* Document understanding data *
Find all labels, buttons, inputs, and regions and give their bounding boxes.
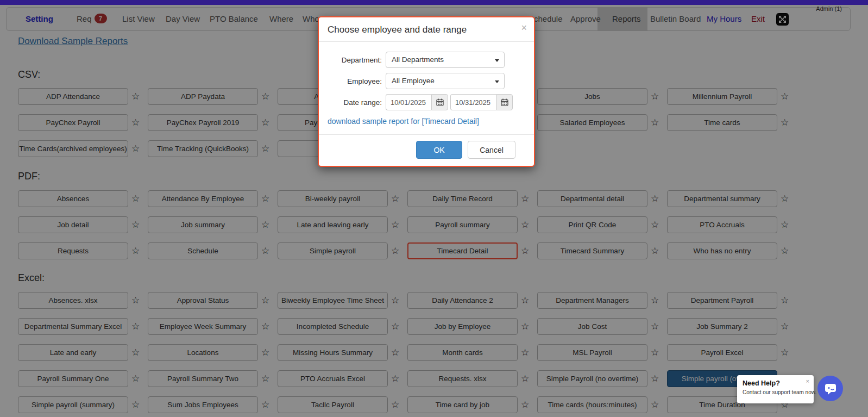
department-select[interactable]: All Departments xyxy=(386,52,505,68)
chevron-down-icon xyxy=(495,59,499,62)
close-icon[interactable]: × xyxy=(806,378,809,384)
date-from-input[interactable] xyxy=(386,94,431,110)
date-to-input[interactable] xyxy=(450,94,496,110)
dialog-footer: OK Cancel xyxy=(319,134,534,166)
department-label: Department: xyxy=(328,56,382,64)
need-help-title: Need Help? xyxy=(743,379,808,387)
dialog-body: Department: All Departments Employee: Al… xyxy=(319,42,534,134)
download-sample-report-link[interactable]: download sample report for [Timecard Det… xyxy=(328,117,479,126)
ok-button[interactable]: OK xyxy=(416,141,462,159)
department-select-value: All Departments xyxy=(392,55,444,64)
dialog-title: Choose employee and date range xyxy=(328,24,467,35)
reports-page: Admin (1) Setting Req7 List View Day Vie… xyxy=(0,0,868,417)
employee-label: Employee: xyxy=(328,77,382,85)
need-help-popup: Need Help? Contact our support team now.… xyxy=(737,375,814,403)
employee-select-value: All Employee xyxy=(392,77,435,85)
need-help-subtitle: Contact our support team now. xyxy=(743,389,808,395)
chevron-down-icon xyxy=(495,80,499,83)
calendar-icon[interactable] xyxy=(496,94,513,110)
support-chat-bubble[interactable] xyxy=(817,376,843,401)
cancel-button[interactable]: Cancel xyxy=(468,141,515,159)
date-range-label: Date range: xyxy=(328,98,382,107)
calendar-icon[interactable] xyxy=(431,94,448,110)
top-brand-strip xyxy=(0,0,868,5)
close-icon[interactable]: × xyxy=(521,23,527,33)
employee-select[interactable]: All Employee xyxy=(386,73,505,89)
dialog-header: Choose employee and date range × xyxy=(319,17,534,42)
choose-employee-date-range-dialog: Choose employee and date range × Departm… xyxy=(318,16,535,167)
date-to-group xyxy=(450,94,513,110)
chat-icon xyxy=(823,382,838,395)
date-from-group xyxy=(386,94,448,110)
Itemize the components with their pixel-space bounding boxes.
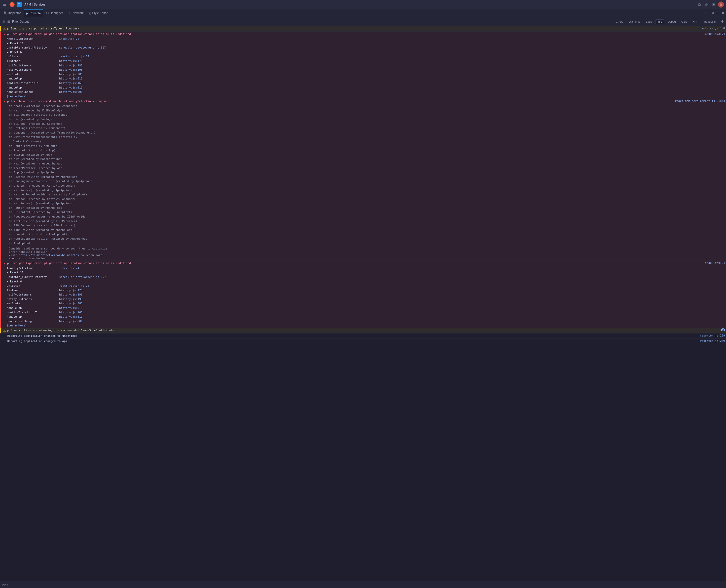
stack-file-link[interactable]: history.js:613 xyxy=(59,306,83,310)
filter-tab-errors[interactable]: Errors xyxy=(613,19,626,24)
responsive-mode-icon[interactable]: ⊙ xyxy=(704,1,709,7)
stack-file-link[interactable]: history.js:178 xyxy=(59,59,83,63)
source-link[interactable]: metrics.js:190 xyxy=(702,27,725,30)
fn-name: unstable_runWithPriority xyxy=(7,275,57,279)
message-source[interactable]: react-dom.development.js:21843 xyxy=(675,99,725,103)
error-icon: ● xyxy=(3,100,6,103)
expand-arrow[interactable]: ▶ xyxy=(7,262,9,265)
fn-name: confirmTransitionTo xyxy=(7,81,57,85)
source-link[interactable]: react-dom.development.js:21843 xyxy=(675,99,725,103)
trace-line: in EuiPageBody (created by Settings) xyxy=(9,113,725,117)
stack-file-link[interactable]: history.js:580 xyxy=(59,72,83,77)
stack-frame: notifyListeners history.js:196 xyxy=(7,63,725,68)
user-avatar[interactable]: G xyxy=(718,1,724,7)
hamburger-icon[interactable]: ☰ xyxy=(2,1,7,8)
stack-file-link[interactable]: history.js:168 xyxy=(59,81,83,85)
expand-arrow[interactable]: ▶ xyxy=(7,100,9,103)
filter-tab-xhr[interactable]: XHR xyxy=(690,19,701,24)
filter-tab-debug[interactable]: Debug xyxy=(665,19,678,24)
message-source[interactable]: index.tsx:24 xyxy=(705,32,725,36)
tab-console-label: Console xyxy=(29,12,41,15)
stack-file-link[interactable]: history.js:580 xyxy=(59,301,83,306)
stack-frame: notifyListeners history.js:195 xyxy=(7,68,725,72)
window-split-icon[interactable]: ⧉ xyxy=(711,11,715,15)
stack-file-link[interactable]: react-router.js:74 xyxy=(59,284,89,288)
filter-tab-css[interactable]: CSS xyxy=(679,19,689,24)
stack-file-link[interactable]: history.js:168 xyxy=(59,310,83,315)
trace-line: in IntlProvider (created by I18nProvider… xyxy=(9,219,725,224)
stack-frame: notifyListeners history.js:196 xyxy=(7,293,725,297)
warning-icon: ⚠ xyxy=(3,329,6,333)
window-close-icon[interactable]: ✕ xyxy=(721,11,725,15)
stack-frame: ▶ React 6 xyxy=(7,50,725,55)
source-link[interactable]: reporter.js:269 xyxy=(700,339,725,342)
learn-more-link[interactable]: [Learn More] xyxy=(7,324,725,327)
fn-name: notifyListeners xyxy=(7,68,57,72)
email-icon[interactable]: ✉ xyxy=(711,1,716,7)
stack-file-link[interactable]: scheduler.development.js:697 xyxy=(59,275,106,279)
stack-frame: unstable_runWithPriority scheduler.devel… xyxy=(7,45,725,50)
console-prompt: >> xyxy=(2,583,6,587)
tab-network[interactable]: ↑↓ Network xyxy=(66,9,86,17)
call-stack: AnomalyDetection index.tsx:24 ▶ React 11… xyxy=(3,266,725,328)
learn-more-link[interactable]: [Learn More] xyxy=(7,95,725,98)
source-link[interactable]: reporter.js:269 xyxy=(700,334,725,337)
stack-file-link[interactable]: history.js:195 xyxy=(59,297,83,301)
stack-frame: setState history.js:580 xyxy=(7,301,725,306)
stack-file-link[interactable]: history.js:611 xyxy=(59,85,83,90)
stack-file-link[interactable]: scheduler.development.js:697 xyxy=(59,45,106,50)
stack-file-link[interactable]: history.js:601 xyxy=(59,319,83,324)
trace-line: in div (created by MainContainer) xyxy=(9,157,725,162)
expand-arrow[interactable]: ▶ xyxy=(7,27,9,30)
stack-file-link[interactable]: history.js:196 xyxy=(59,63,83,68)
source-link[interactable]: index.tsx:24 xyxy=(705,261,725,265)
badge-count: 2 xyxy=(721,329,725,331)
fn-name: ▶ React 11 xyxy=(7,270,57,275)
window-minimize-icon[interactable]: — xyxy=(716,11,720,15)
message-source[interactable]: reporter.js:269 xyxy=(700,339,725,342)
stack-file-link[interactable]: index.tsx:24 xyxy=(59,266,79,271)
stack-file-link[interactable]: history.js:601 xyxy=(59,90,83,94)
boundary-line: Consider adding an error boundary to you… xyxy=(9,247,725,250)
filter-tab-logs[interactable]: Logs xyxy=(644,19,654,24)
source-link[interactable]: index.tsx:24 xyxy=(705,32,725,36)
trace-line: Context.Consumer) xyxy=(9,139,725,144)
expand-arrow[interactable]: ▶ xyxy=(7,33,9,36)
stack-file-link[interactable]: history.js:611 xyxy=(59,315,83,319)
message-source[interactable]: index.tsx:24 xyxy=(705,261,725,265)
tab-console[interactable]: ▶ Console xyxy=(24,9,43,17)
stack-file-link[interactable]: history.js:195 xyxy=(59,68,83,72)
expand-arrow[interactable]: ▶ xyxy=(7,329,9,332)
message-source[interactable]: metrics.js:190 xyxy=(702,27,725,30)
clear-console-icon[interactable]: 🗑 xyxy=(2,20,5,23)
message-text: Ignoring unsupported entryTypes: longtas… xyxy=(11,27,701,31)
trace-line: in div (created by EuiPage) xyxy=(9,117,725,122)
tab-inspector[interactable]: 🔍 Inspector xyxy=(1,9,23,17)
trace-line: in ApmRoute (created by App) xyxy=(9,148,725,153)
fn-name: unlisten xyxy=(7,284,57,288)
breadcrumb-sep2: | xyxy=(32,3,33,6)
more-tabs-button[interactable]: » xyxy=(703,10,708,16)
message-source[interactable]: reporter.js:269 xyxy=(700,334,725,337)
console-output: ⚠ ▶ Ignoring unsupported entryTypes: lon… xyxy=(0,26,726,581)
expand-chevron-icon[interactable]: › xyxy=(7,583,8,586)
view-toggle-icon[interactable]: ⌬ xyxy=(697,1,702,7)
stack-file-link[interactable]: index.tsx:24 xyxy=(59,37,79,41)
trace-line: in LoadingIndicatorProvider (created by … xyxy=(9,179,725,184)
stack-file-link[interactable]: history.js:196 xyxy=(59,293,83,297)
filter-tab-requests[interactable]: Requests xyxy=(702,19,718,24)
tab-style-editor[interactable]: {} Style Editor xyxy=(86,9,110,17)
console-settings-icon[interactable]: ⚙ xyxy=(721,20,724,23)
boundary-line: error handling behavior. xyxy=(9,250,725,253)
network-icon: ↑↓ xyxy=(68,11,72,15)
filter-tab-info[interactable]: Info xyxy=(655,19,664,24)
tab-debugger[interactable]: ⬡ Debugger xyxy=(43,9,65,17)
trace-line: in withTransaction(component) (created b… xyxy=(9,135,725,139)
stack-file-link[interactable]: history.js:613 xyxy=(59,77,83,81)
stack-file-link[interactable]: history.js:178 xyxy=(59,288,83,293)
filter-tab-warnings[interactable]: Warnings xyxy=(627,19,643,24)
stack-file-link[interactable]: react-router.js:74 xyxy=(59,54,89,59)
stack-frame: handlePop history.js:613 xyxy=(7,306,725,310)
trace-line: in main (created by EuiPageBody) xyxy=(9,108,725,113)
boundary-link[interactable]: https://fb.me/react-error-boundaries xyxy=(19,253,79,257)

* Instructions for the task *
The word "close" appears in some lines above. Return every one of those lines.

* Exercise answer *
close-icon[interactable]: × xyxy=(806,378,809,384)
close-icon[interactable]: × xyxy=(521,23,527,33)
window-close-icon[interactable]: ✕ xyxy=(721,11,725,15)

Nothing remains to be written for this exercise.